Wer auf die Insel einreisen will, muss gleich nach der Landung einen höchstens 72 Stunden alten negativen Corona-Test vorweisen. Im Flughafen messen an mobile Radarfallen erinnernde Geräte die Körpertemperaturen der Ankommenden. Beim Einchecken im Hotel hält der Gast noch einmal zum Fiebermessen hin.
Gemäss den unregelmässig veröffentlichten Daten der spanischen Gesundheitsbehörde sind die Fallzahlen langsam am Sinken. Weitere Infos dazu gibts hier.
Es ist ja nicht uninteressant: die lebenslustigen Südländer kämpfen mit ungleich schärferen Waffen gegen den Virus als wir sicherheitsversessenen Schweizerinnen und Schweizer.

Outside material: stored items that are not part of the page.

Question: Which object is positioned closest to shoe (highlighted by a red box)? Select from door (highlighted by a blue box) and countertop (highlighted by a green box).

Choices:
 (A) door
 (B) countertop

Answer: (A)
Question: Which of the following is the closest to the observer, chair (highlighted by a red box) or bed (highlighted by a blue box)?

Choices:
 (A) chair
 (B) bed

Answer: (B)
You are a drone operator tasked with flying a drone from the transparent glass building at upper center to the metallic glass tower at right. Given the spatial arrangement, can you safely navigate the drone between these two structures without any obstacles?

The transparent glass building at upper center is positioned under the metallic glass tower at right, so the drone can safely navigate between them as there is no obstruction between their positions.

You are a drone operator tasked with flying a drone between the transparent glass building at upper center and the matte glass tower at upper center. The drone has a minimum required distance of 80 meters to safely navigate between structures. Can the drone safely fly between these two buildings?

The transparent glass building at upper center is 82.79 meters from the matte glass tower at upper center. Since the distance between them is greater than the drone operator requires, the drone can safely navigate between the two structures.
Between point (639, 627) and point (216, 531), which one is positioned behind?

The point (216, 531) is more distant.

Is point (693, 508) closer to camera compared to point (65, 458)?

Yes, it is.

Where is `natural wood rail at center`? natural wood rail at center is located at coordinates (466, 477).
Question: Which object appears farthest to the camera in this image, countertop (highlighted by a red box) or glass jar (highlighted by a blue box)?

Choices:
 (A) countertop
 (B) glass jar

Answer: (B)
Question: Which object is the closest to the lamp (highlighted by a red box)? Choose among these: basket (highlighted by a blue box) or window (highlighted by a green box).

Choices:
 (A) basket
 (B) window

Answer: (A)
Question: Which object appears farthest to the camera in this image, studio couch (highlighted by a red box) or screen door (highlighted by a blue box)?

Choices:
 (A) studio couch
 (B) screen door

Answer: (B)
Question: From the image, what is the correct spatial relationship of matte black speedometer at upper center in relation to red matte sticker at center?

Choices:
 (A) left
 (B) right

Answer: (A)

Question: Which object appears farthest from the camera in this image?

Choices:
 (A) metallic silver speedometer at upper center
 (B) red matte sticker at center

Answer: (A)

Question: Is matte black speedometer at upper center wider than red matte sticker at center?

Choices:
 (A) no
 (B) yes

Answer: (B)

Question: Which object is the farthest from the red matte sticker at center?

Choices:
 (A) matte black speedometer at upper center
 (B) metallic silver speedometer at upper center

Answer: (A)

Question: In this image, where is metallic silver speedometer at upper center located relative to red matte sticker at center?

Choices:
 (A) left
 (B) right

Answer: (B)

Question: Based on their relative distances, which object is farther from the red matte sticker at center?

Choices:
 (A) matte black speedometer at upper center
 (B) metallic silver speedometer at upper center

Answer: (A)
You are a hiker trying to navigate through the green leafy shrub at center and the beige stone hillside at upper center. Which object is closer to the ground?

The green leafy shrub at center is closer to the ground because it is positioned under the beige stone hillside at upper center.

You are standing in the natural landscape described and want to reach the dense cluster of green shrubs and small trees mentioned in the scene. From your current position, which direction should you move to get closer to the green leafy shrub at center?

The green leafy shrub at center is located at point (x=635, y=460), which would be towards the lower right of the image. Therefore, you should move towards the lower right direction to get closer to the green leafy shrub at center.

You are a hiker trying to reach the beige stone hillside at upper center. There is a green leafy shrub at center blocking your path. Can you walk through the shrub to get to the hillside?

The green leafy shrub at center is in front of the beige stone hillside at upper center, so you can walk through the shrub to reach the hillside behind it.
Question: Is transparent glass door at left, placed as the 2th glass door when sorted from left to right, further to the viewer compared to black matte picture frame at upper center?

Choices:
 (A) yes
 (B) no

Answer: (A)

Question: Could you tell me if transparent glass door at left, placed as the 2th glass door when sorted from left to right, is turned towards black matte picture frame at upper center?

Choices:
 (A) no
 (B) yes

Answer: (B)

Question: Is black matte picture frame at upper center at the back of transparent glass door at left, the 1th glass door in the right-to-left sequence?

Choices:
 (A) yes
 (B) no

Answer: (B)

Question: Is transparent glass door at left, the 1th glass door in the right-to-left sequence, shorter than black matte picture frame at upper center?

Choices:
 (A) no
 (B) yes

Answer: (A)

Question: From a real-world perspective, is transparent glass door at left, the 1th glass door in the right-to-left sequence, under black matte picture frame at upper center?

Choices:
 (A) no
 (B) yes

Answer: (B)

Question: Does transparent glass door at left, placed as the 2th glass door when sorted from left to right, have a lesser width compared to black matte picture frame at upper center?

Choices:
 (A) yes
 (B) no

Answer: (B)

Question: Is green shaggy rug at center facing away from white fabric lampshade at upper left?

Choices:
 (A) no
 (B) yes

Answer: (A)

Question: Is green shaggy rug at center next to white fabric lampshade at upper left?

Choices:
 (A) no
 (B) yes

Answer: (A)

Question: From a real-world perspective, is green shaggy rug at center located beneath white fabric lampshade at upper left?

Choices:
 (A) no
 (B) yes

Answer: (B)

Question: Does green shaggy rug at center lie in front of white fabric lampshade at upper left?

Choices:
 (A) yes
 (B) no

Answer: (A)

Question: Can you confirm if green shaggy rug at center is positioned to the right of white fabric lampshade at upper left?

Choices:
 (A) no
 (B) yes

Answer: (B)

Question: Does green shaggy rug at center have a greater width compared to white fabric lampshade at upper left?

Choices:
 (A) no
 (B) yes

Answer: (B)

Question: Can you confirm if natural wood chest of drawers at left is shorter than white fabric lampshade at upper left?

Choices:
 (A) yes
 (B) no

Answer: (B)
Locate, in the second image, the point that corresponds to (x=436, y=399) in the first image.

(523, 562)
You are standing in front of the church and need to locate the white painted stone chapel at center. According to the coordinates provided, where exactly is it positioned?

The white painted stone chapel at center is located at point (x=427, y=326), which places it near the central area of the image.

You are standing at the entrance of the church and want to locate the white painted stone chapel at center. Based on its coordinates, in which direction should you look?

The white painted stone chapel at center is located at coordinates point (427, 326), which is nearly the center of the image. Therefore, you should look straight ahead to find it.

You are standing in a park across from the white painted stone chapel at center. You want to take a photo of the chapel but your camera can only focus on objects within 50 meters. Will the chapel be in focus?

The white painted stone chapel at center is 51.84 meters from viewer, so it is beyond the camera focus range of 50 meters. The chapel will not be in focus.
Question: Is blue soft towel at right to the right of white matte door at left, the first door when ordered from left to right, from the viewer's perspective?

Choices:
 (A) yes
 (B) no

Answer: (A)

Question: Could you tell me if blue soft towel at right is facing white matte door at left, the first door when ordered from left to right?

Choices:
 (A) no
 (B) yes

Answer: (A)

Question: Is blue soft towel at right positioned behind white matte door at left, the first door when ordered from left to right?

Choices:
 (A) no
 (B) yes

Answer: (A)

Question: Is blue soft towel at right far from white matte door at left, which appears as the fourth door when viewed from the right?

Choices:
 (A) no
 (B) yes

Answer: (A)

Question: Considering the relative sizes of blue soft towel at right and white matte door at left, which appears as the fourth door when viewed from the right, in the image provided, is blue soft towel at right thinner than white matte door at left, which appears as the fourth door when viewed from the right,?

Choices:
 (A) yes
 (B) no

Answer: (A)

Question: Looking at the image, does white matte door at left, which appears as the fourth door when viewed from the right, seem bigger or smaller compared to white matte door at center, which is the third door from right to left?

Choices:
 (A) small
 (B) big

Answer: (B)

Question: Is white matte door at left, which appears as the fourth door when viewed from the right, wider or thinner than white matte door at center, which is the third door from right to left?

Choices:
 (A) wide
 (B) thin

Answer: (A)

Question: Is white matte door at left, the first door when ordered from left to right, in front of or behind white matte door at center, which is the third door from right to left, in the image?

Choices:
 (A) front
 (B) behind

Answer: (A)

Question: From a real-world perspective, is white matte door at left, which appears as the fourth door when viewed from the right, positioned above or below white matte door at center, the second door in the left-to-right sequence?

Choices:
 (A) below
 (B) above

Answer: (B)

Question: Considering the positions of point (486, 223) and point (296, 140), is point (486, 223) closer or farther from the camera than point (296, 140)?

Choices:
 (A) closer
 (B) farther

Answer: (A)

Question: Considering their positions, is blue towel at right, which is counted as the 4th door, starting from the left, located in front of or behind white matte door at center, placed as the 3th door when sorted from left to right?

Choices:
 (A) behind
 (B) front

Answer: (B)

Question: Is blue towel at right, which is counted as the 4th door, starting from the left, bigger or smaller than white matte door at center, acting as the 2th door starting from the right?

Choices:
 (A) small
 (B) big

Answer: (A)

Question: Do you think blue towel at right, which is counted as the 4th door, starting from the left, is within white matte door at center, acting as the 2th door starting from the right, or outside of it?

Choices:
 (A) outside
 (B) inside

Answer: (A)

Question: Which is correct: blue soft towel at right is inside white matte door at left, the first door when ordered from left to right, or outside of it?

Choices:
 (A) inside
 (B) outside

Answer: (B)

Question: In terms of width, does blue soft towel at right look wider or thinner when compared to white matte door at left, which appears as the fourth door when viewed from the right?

Mit rund 40 Personen an Bord hebt ein Airbus 320 von Edelweiss Air in Zürich ab. Eigentlich sollte Flug WK210 vier Stunden später in Las Palmas auf Gran Canaria landen. Weil aber einige Leute eine ebenfalls nur spärlich gebuchte Reise nach Teneriffa gebucht hatten, legte Edelweiss die beiden Flüge zusammen.
In Teneriffa steigen alle Passagiere aus. Die einen bleiben auf der Insel. Die anderen warten in einer abgetrennten Halle auf den Weiterflug. Nach einer halben Stunde dürfen wir den Flieger – sein Innenraum wurde in dieser kurzen Zeit geputzt und desinfiziert – wieder besteigen. Zusätzlich entern zwei, drei Dutzend Menschen die Maschine, welche zurück nach Zürich wollen. Genauso, wie wir einen Umweg über Teneriffa nehmen mussten, legen sie gleich einen Zwischenhalt in Las Palmas ein.
Das alles ist für sämtliche Beteiligten mit einigem Aufwand und etlichem Zeitverlust verbunden. Aufregen tut sich jedoch niemand.
Normalerweise würde es im Flughafen Zürich um diese Zeit von Menschen wimmeln.
Aber normal ist natürlich auch hier schon lange nichts mehr. Der Gang durch die Hallen ähnelt der Besichtigung einer Geisterstadt.
Auch das Restaurant des Flughafenhotels ist leer. Bis vor einem Jahr unterhielten sich an seiner Bar Leute aus allen möglichen Nationen in allen denkbaren Sprachen über das, was sie auf ihren Reisen gerade erlebt haben, oder das, was sie in den nächsten Wochen erleben möchten.
Jetzt ist dieser Treffpunkt geschlossen. Nur zwischen 18 und 21 Uhr werden Snacks serviert. Die Pizzen karrt freudlos ein Kurier mit dem Lieferwagen heran.
Neben den Liften steht ein Roboter. Man kann ihn vom Zimmer aus anrufen und ihm sagen, was man trinken möchte. Dann bringt er es hoch; er tut das lautlos und wartet nicht auf Trinkgeld. Auf mich wirkt er ein bisschen unheimlich.
Sooli: Übermorgen fliege ich nach Gran Canaria. Für drei Monate verlege ich mein Home und mein Office vom meist nasskalten Burgdorf auf die trockene und dauerbesonnte Insel vor der Küste Westafrikas.
Schreiben werde ich hier einerseits, um Geld zu verdienen. Und andererseits natürlich auch einfach so. Wer Nonsense wie gehabt erwartet (Beispiele dafür gibts hier, hier und hier) wird jedoch möglicherweise enttäuscht: In mehr oder weniger loser Folge notiere ich auch, was der Virus in dieser Touristenhochburg an(ge)richtet (hat), wie die Einheimischen und die Touristen damit umgehen oder wie sich der Alltag in einem palmenumsäumten Hochrisikogebiet anfühlt.
Ich steige, kurz gesagt, völlig planlos und mit grösstmöglicher Ergebnisoffenheit in das Projekt „Auswärtsschaffen“ und bin selber gespannt, was dabei herauskommt.